Because the iPhone isn’t a phone: its a Mac that happens to make phone calls.
That’s the real beauty of it, I think. The mobile landscape today is highly disparate and varied today, much more so than the desktop environment. This leads to wildly different user experiences across phones and even applications for the same phone. By enforcing Mac-like standards on the phone’s apps and functionality, they’ve drastically reduced the impedance mismatch between the desktop and phone experiences.
Oh, yeah, and they rocked out on a bunch of other things, too:
- Fixing issues and adding features via iTunes-based software update is pure genius; people are already totally acclimated to that mode via the iPod
- Getting YouTube to spit H.264 video so that the hardware decoder can take care of it. Flash would have required main CPU time, thus reducing battery life: this way, people get YouTube videos and longer battery life! (unlike the new Flash Lite phones from VZ)
- OMFG: tabbed browsing on a phone!!!! Dood, that might be worth the loot right there, for realz
- Only one hardware button: beautiful and no need to figure out what to do with all those other buttons when you reconfigure the UI with a software update
I think the Verizon executives will rue the day they kicked Jobs out of their offices. It was an incredibly stupid move not to ride this wave.
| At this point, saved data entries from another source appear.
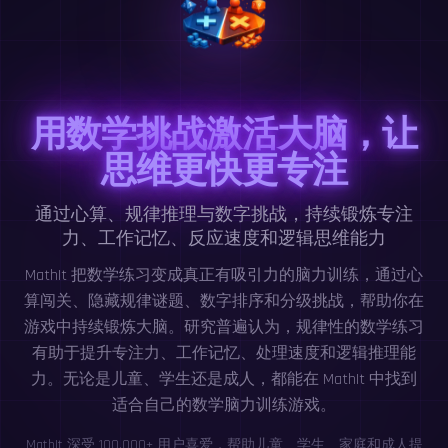
用数学挑战激活大脑，让
思维更快更专注
通过心算、规律推理与数字挑战，持续锻炼专注
力、工作记忆、反应速度和逻辑思维能力
MathIt 把数学练习变成真正有吸引力的脑力训练，通过心
算闯关、隐藏规律谜题、数字排序和分级挑战，帮助你在
游戏中持续锻炼大脑。研究普遍认为，规律性的数学练习
有助于提升专注力、工作记忆、处理速度和逻辑推理能
力。无论是儿童、学生还是成人，都能在 MathIt 中找到
适合自己的数学脑力训练游戏。
MathIt 深受 100,000+ 用户喜爱，帮助儿童、学生、家庭和成人提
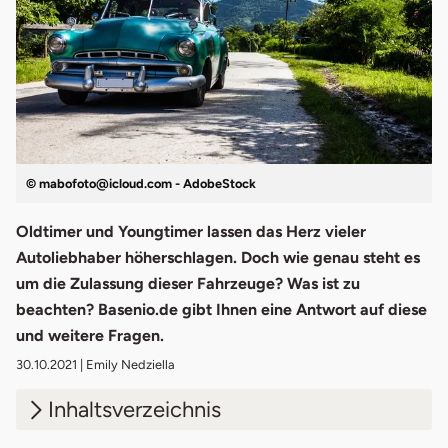
© mabofoto@icloud.com - AdobeStock
Oldtimer und Youngtimer lassen das Herz vieler
Autoliebhaber höherschlagen. Doch wie genau steht es
um die Zulassung dieser Fahrzeuge? Was ist zu
beachten? Basenio.de gibt Ihnen eine Antwort auf diese
und weitere Fragen.
30.10.2021
| Emily Nedziella
Inhaltsverzeichnis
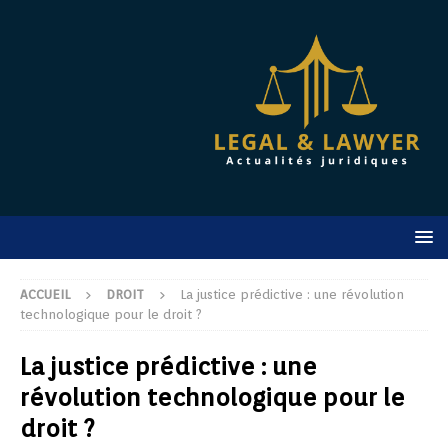
ACCUEIL
DROIT
La justice prédictive : une révolution
technologique pour le droit ?
La justice prédictive : une
révolution technologique pour le
droit ?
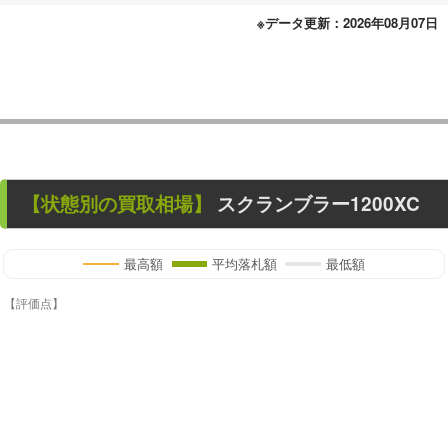
※データ更新：2026年08月07日
【状態別の買取相場】
スクランブラー1200XC
最高額
平均落札額
最低額
【評価点】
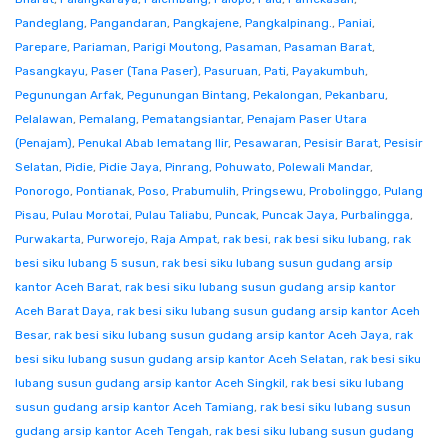
Pandeglang
,
Pangandaran
,
Pangkajene
,
Pangkalpinang.
,
Paniai
,
Parepare
,
Pariaman
,
Parigi Moutong
,
Pasaman
,
Pasaman Barat
,
Pasangkayu
,
Paser (Tana Paser)
,
Pasuruan
,
Pati
,
Payakumbuh
,
Pegunungan Arfak
,
Pegunungan Bintang
,
Pekalongan
,
Pekanbaru
,
Pelalawan
,
Pemalang
,
Pematangsiantar
,
Penajam Paser Utara
(Penajam)
,
Penukal Abab lematang Ilir
,
Pesawaran
,
Pesisir Barat
,
Pesisir
Selatan
,
Pidie
,
Pidie Jaya
,
Pinrang
,
Pohuwato
,
Polewali Mandar
,
Ponorogo
,
Pontianak
,
Poso
,
Prabumulih
,
Pringsewu
,
Probolinggo
,
Pulang
Pisau
,
Pulau Morotai
,
Pulau Taliabu
,
Puncak
,
Puncak Jaya
,
Purbalingga
,
Purwakarta
,
Purworejo
,
Raja Ampat
,
rak besi
,
rak besi siku lubang
,
rak
besi siku lubang 5 susun
,
rak besi siku lubang susun gudang arsip
kantor Aceh Barat
,
rak besi siku lubang susun gudang arsip kantor
Aceh Barat Daya
,
rak besi siku lubang susun gudang arsip kantor Aceh
Besar
,
rak besi siku lubang susun gudang arsip kantor Aceh Jaya
,
rak
besi siku lubang susun gudang arsip kantor Aceh Selatan
,
rak besi siku
lubang susun gudang arsip kantor Aceh Singkil
,
rak besi siku lubang
susun gudang arsip kantor Aceh Tamiang
,
rak besi siku lubang susun
gudang arsip kantor Aceh Tengah
,
rak besi siku lubang susun gudang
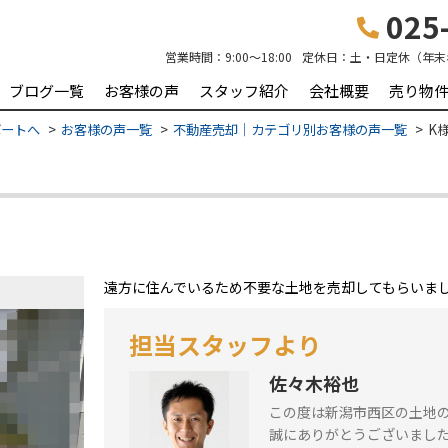
025-
営業時間：
9:00～18:00
定休日：
土・日定休（年末
ブログ一覧
お客様の声
スタッフ紹介
会社概要
売り物
ポートへ
お客様の声一覧
不動産売却｜カテゴリ別お客様の声一覧
K
遠方に住んでいるため不要な土地を売却してもらいま
担当スタッフより
佐々木裕也
この度は新潟市西区の土地
誠にありがとうございまし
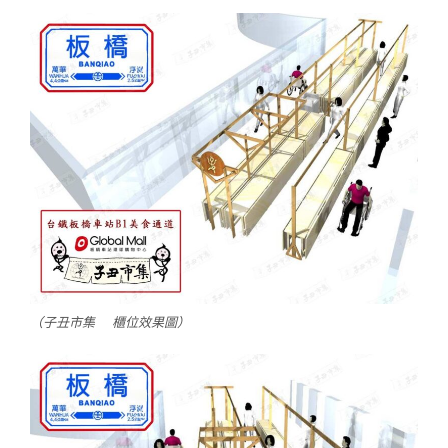
（子丑市集 櫃位效果圖）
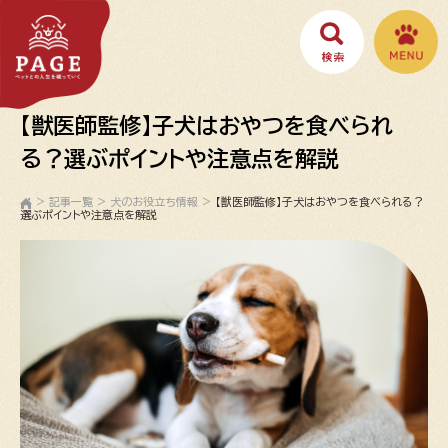
【獣医師監修】子犬はおやつを食べられ
る？選ぶポイントや注意点を解説
>
記事一覧
>
犬のお役立ち情報
>
【獣医師監修】子犬はおやつを食べられる？
選ぶポイントや注意点を解説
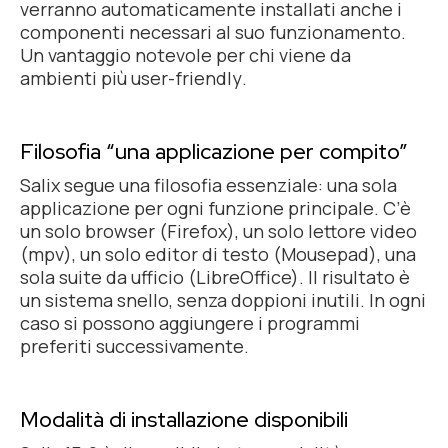
verranno automaticamente installati anche i
componenti necessari al suo funzionamento.
Un vantaggio notevole per chi viene da
ambienti più
user-friendly
.
Filosofia “una applicazione per compito”
Salix segue una filosofia essenziale: una sola
applicazione per ogni funzione principale. C’è
un solo browser (Firefox), un solo lettore video
(mpv), un solo editor di testo (Mousepad), una
sola suite da ufficio (LibreOffice). Il risultato è
un sistema snello, senza doppioni inutili. In ogni
caso si possono aggiungere i programmi
preferiti successivamente.
Modalità di installazione disponibili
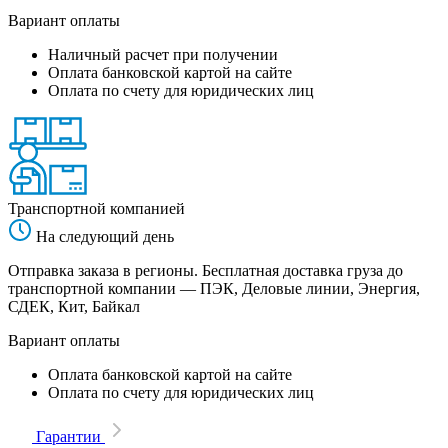
Вариант оплаты
Наличный расчет при получении
Оплата банковской картой на сайте
Оплата по счету для юридических лиц
Транспортной компанией
На следующий день
Отправка заказа в регионы. Бесплатная доставка груза до
транспортной компании — ПЭК, Деловые линии, Энергия,
СДЕК, Кит, Байкал
Вариант оплаты
Оплата банковской картой на сайте
Оплата по счету для юридических лиц
Гарантии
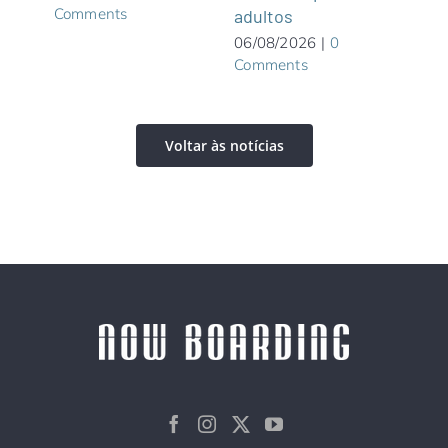
Comments
adultos
05/0
Com
06/08/2026
|
0
Comments
Voltar às notícias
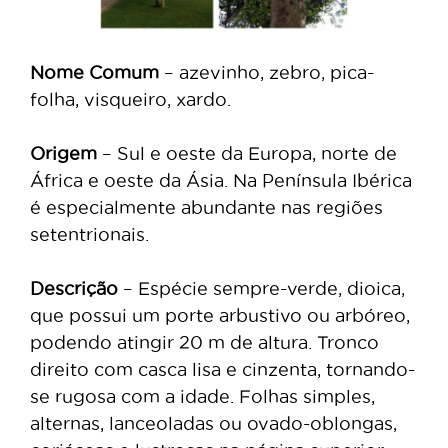
Nome Comum
– azevinho, zebro, pica-
folha, visqueiro, xardo.
Origem
– Sul e oeste da Europa, norte de
África e oeste da Ásia. Na Península Ibérica
é especialmente abundante nas regiões
setentrionais.
Descrição
– Espécie sempre-verde, dioica,
que possui um porte arbustivo ou arbóreo,
podendo atingir 20 m de altura. Tronco
direito com casca lisa e cinzenta, tornando-
se rugosa com a idade. Folhas simples,
alternas, lanceoladas ou ovado-oblongas,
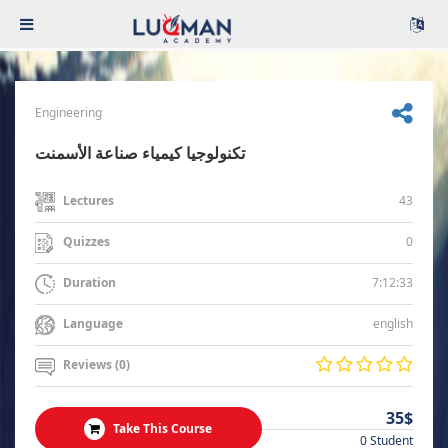
Engineering
تكنولوجيا كيمياء صناعة الأسمنت
43
Lectures
0
Quizzes
7:12:33
Duration
english
Language
Reviews (0)
35$
Take This Course
0 Student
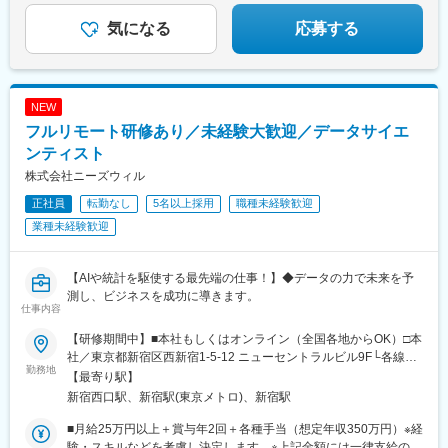
気になる
応募する
NEW
フルリモート研修あり／未経験大歓迎／データサイエ
ンティスト
株式会社ニーズウィル
正社員
転勤なし
5名以上採用
職種未経験歓迎
業種未経験歓迎
【AIや統計を駆使する最先端の仕事！】◆データの力で未来を予
測し、ビジネスを成功に導きます。
仕事内容
【研修期間中】■本社もしくはオンライン（全国各地からOK）□本
社／東京都新宿区西新宿1-5-12 ニューセントラルビル9F└各線
勤務地
「新宿」駅より徒歩3分└都営大江戸線「新宿西口」駅より徒歩2
【最寄り駅】
分【研修終了後】■東京23区を中心とした全国各地のITプロジェク
新宿西口駅、新宿駅(東京メトロ)、新宿駅
ト先※勤務地は希望を考慮します。※転居を伴う転勤はありませ
ん。※すべて徒歩10分以内の駅チカオフィスです。※フルリモー
■月給25万円以上＋賞与年2回＋各種手当（想定年収350万円）※経
ト・在宅勤務はプロジェクトによって異なります。
験・スキルなどを考慮し決定します。※上記金額には一律支給の住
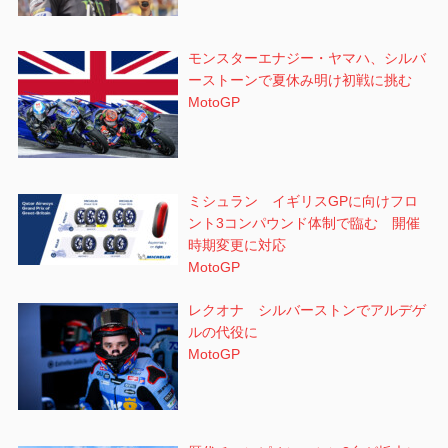
モンスターエナジー・ヤマハ、シルバ
ーストーンで夏休み明け初戦に挑む
MotoGP
ミシュラン イギリスGPに向けフロ
ント3コンパウンド体制で臨む 開催
時期変更に対応
MotoGP
レクオナ シルバーストンでアルデゲ
ルの代役に
MotoGP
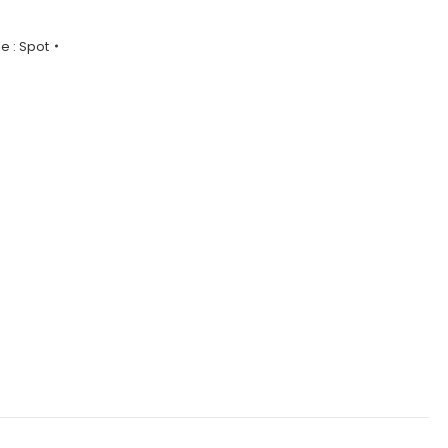
e :
Spot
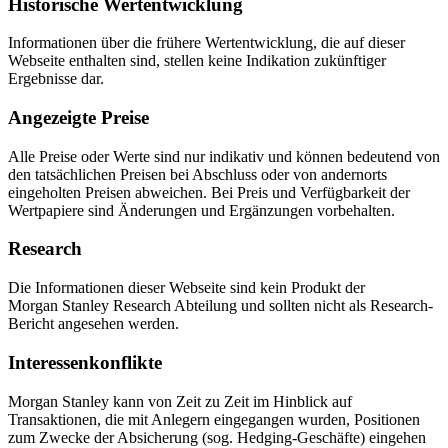
Historische Wertentwicklung
Informationen über die frühere Wertentwicklung, die auf dieser
Webseite enthalten sind, stellen keine Indikation zukünftiger
Ergebnisse dar.
Angezeigte Preise
Alle Preise oder Werte sind nur indikativ und können bedeutend von
den tatsächlichen Preisen bei Abschluss oder von andernorts
eingeholten Preisen abweichen. Bei Preis und Verfügbarkeit der
Wertpapiere sind Änderungen und Ergänzungen vorbehalten.
Research
Die Informationen dieser Webseite sind kein Produkt der
Morgan Stanley Research Abteilung und sollten nicht als Research-
Bericht angesehen werden.
Interessenkonflikte
Morgan Stanley kann von Zeit zu Zeit im Hinblick auf
Transaktionen, die mit Anlegern eingegangen wurden, Positionen
zum Zwecke der Absicherung (sog. Hedging-Geschäfte) eingehen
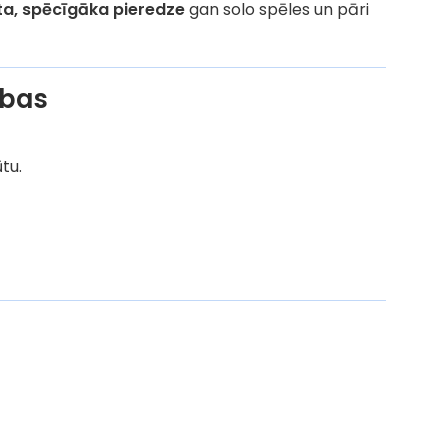
ta, spēcīgāka pieredze
gan solo spēles un pāri
ības
ūtu.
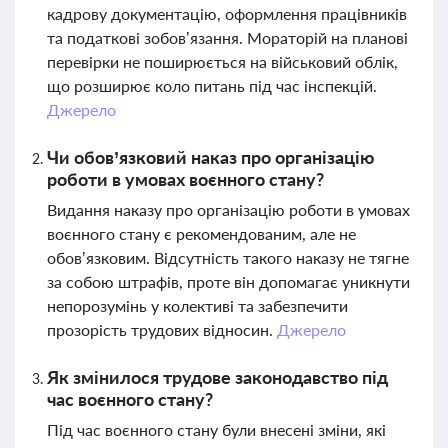
кадрову документацію, оформлення працівників
та податкові зобов’язання. Мораторій на планові
перевірки не поширюється на військовий облік,
що розширює коло питань під час інспекцій.
Джерело
Чи обов’язковий наказ про організацію
роботи в умовах воєнного стану?
Видання наказу про організацію роботи в умовах
воєнного стану є рекомендованим, але не
обов’язковим. Відсутність такого наказу не тягне
за собою штрафів, проте він допомагає уникнути
непорозумінь у колективі та забезпечити
прозорість трудових відносин.
Джерело
Як змінилося трудове законодавство під
час воєнного стану?
Під час воєнного стану були внесені зміни, які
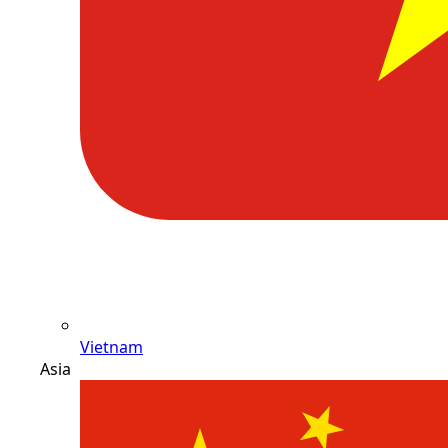
Vietnam
Asia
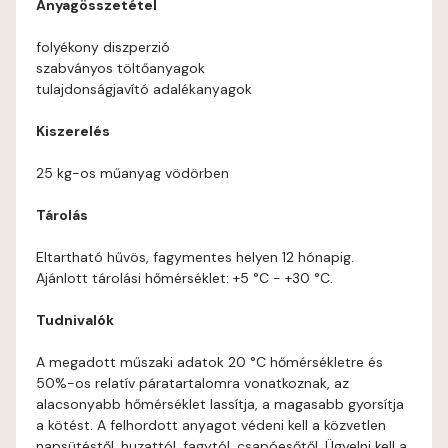
Anyagösszetétel
Current-red C
folyékony diszperzió
szabványos töltőanyagok
Date-brown B
tulajdonságjavító adalékanyagok
Egyptian orange C
Kiszerelés
25 kg-os műanyag vödörben
Fern B
Tárolás
Fern C
Eltartható hűvös, fagymentes helyen 12 hónapig.
Ajánlott tárolási hőmérséklet: +5 °C - +30 °C.
Fig-brown B
Tudnivalók
Fir B
A megadott műszaki adatok 20 °C hőmérsékletre és
50%-os relatív páratartalomra vonatkoznak, az
Fir C
alacsonyabb hőmérséklet lassítja, a magasabb gyorsítja
a kötést. A felhordott anyagot védeni kell a közvetlen
Gecco-green B
napsütéstől, huzattól, fagytól, csapóesőtől. Ügyelni kell a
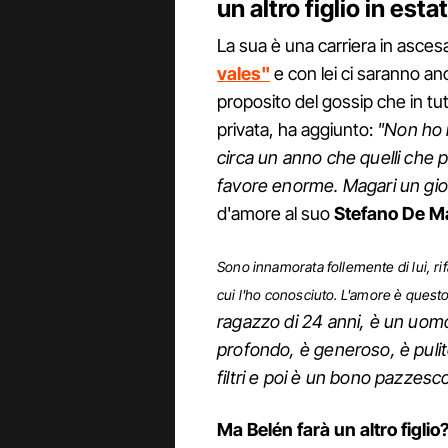
un altro figlio in esta
La sua è una carriera in asces
vales"
e con lei ci saranno an
proposito del gossip che in tut
privata, ha aggiunto:
"Non ho m
circa un anno che quelli che
favore enorme. Magari un gior
d'amore al suo
Stefano De M
Sono innamorata follemente di lui, rifa
cui l'ho conosciuto. L'amore è questo
ragazzo di 24 anni, è un uom
profondo, è generoso, è puli
filtri e poi è un bono pazzesc
Ma Belén farà un altro figlio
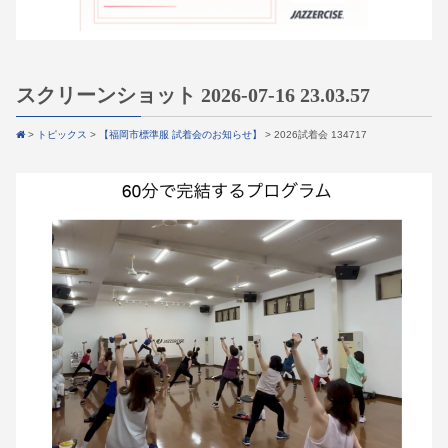
スクリーンショット 2026-07-16 23.03.57
>
トピックス
>
【福岡市標準服 試着会のお知らせ】
>
2026試着会 134717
Others think that perhaps that mistake will come to be known as the “not-buying-DOS-outright” mistake the ultimately leads to their irrelevance in the marketplace.
I never had a smartphone before and never had a data plan, either. I’ll probably keep the latter for a good while, but “smartphones” are now a total joke. Oh, and to all the naysayers talking about “iPhone won’t work with corporate email systems”: I was up and running with email from our Exchange servers in under a minute from the iPhone. Eat that.